I look at him, confused.
"Tennis?"
Oh, right. I shrug, give him the sign for "just a little," by pinching my fingers together and squinting.
The van is winding through my neighborhood, past the plush lawns of the Main Line. I've never really fit in here. There were barbecues and cocktail parties, and millions of those other little checkbook parties where women gather to drink wine, eat chocolate, and muster an unhealthy adoration for candles or wicker baskets or educational toys. There was one sex-toy party, but it's strange how, after enough stiff Main Line conversation, vibrating pearl dildos can seem as boring as vanilla-scented tea lights.

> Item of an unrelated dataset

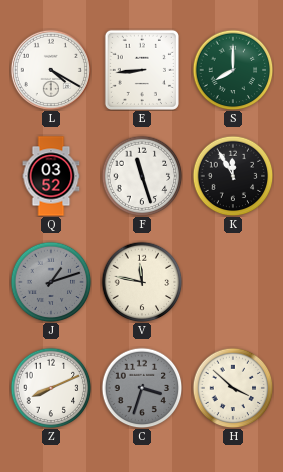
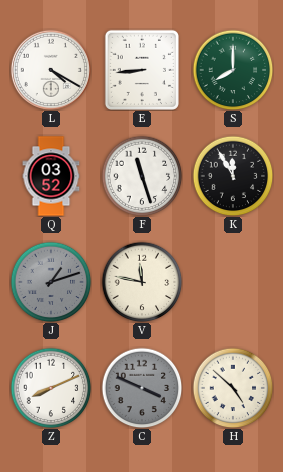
C: 3:33 -> 3:49
H: 3:52 -> 4:52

There are friends, still, but not the kind I ever wanted. In fact, when things started to go wrong, I was happy to leave before they started phoning in with their alarmed condolences. I didn't want their sincere sympathy and I certainly didn't want the fake sympathy de
signed to get me to hand over the inside scoop, which would then hiss around the neighborhood. I was angry at Artie. For the betrayal, but also for the wounded pride. I was the fool. I didn't appreciate having the role forced on me. I wondered what Artie told his women about me. I existed in those relationships he had, but I was absent, unable to defend myself. What version of me appeared? The obstacle, the shrew, the dimwit? There are only so many choices for the cheated-on wife to become—none of them good.

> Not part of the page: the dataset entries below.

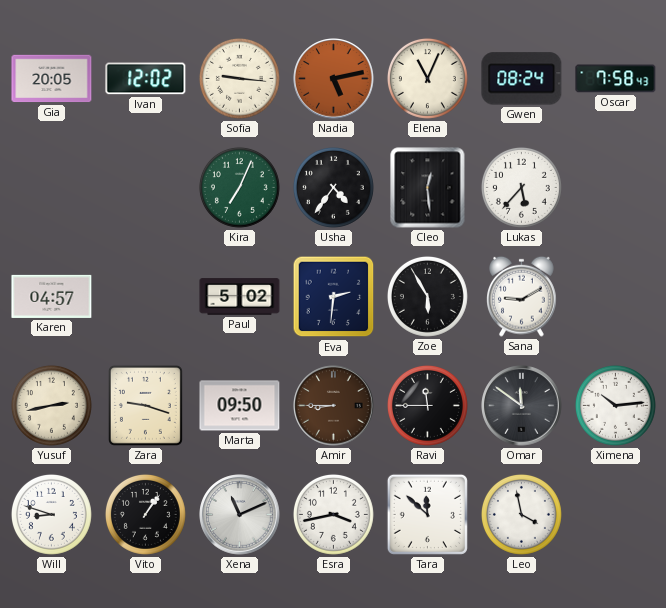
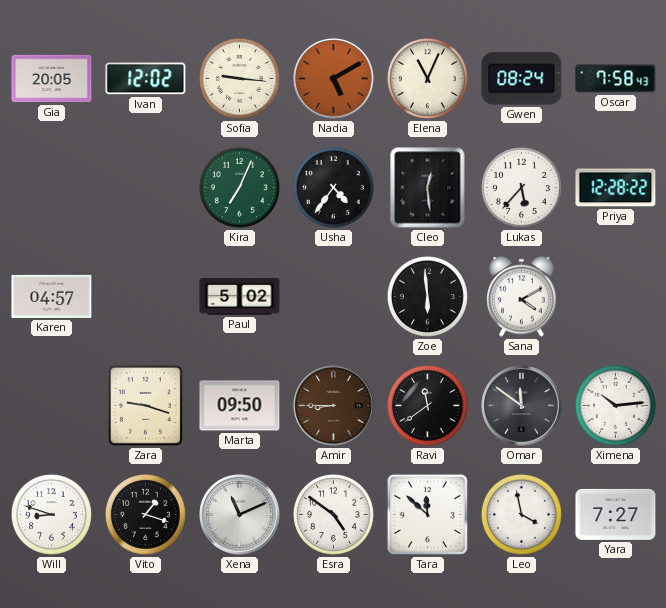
Nadia: 5:13 -> 5:10
Priya: none -> 12:28
Eva: 2:31 -> none
Zoe: 5:55 -> 5:59
Sana: 9:10 -> 4:10
Yusuf: 2:43 -> none
Ravi: 11:45 -> 11:39
Vito: 1:06 -> 1:18
Esra: 3:43 -> 4:51
Yara: none -> 7:27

We round the corner and I know that if I look up I'll see the house. I'm not quite ready. Artie and I had gone halvsies on the house. He'd wanted to pay for it outright, but I'd insisted. It was my first house and I wanted to feel like it was really mine. My mother thought I was insane to storm off and leave Artie there. My mother has policies on how to divorce well. She told me, "When leading up to a divorce, the most important thing is to stay in the house— and it doesn't hurt to hide some of the expensive finery, either. If you can't find it, how can you divvy it up? Become a squatter. I always stay and stay until the house is mine." I told her that I didn't want the house and I didn't want to hide finery. But she hushed me like I was being blasphemous—"Don't say things like that! I raised you better"—as if my reluctance to be a squatter in my own house were a social flaw, like not writing thank-you letters or wearing white shoes after Labor Day.

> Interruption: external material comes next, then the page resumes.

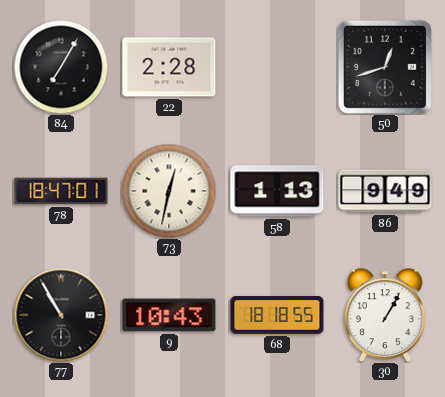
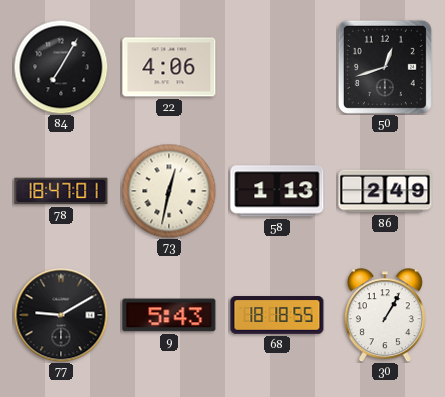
22: 2:28 -> 4:06
86: 9:49 -> 2:49
77: 10:55 -> 9:10
9: 10:43 -> 5:43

It's been almost six months now, and I'm not sure what kind of monumental change I'm expecting, but as the airport shuttle van pulls in the driveway, I'm surprised that I recognize the house at all. Did I expect it to fall into immediate disrepair? Artie had fallen into immediate disrepair, it seemed. The heart infection was detected just a few weeks after I left. The timing was suspicious from the get-go. I'd always thought it was a prank, a plea for sympathy, but now it seems more like his sickness is my fault. I lean forward in the van to pay the driver, and, despite the fact that we're strangers, I have the overwhelming urge to tell him Artie broke my heart. I didn't break his. I restrain myself.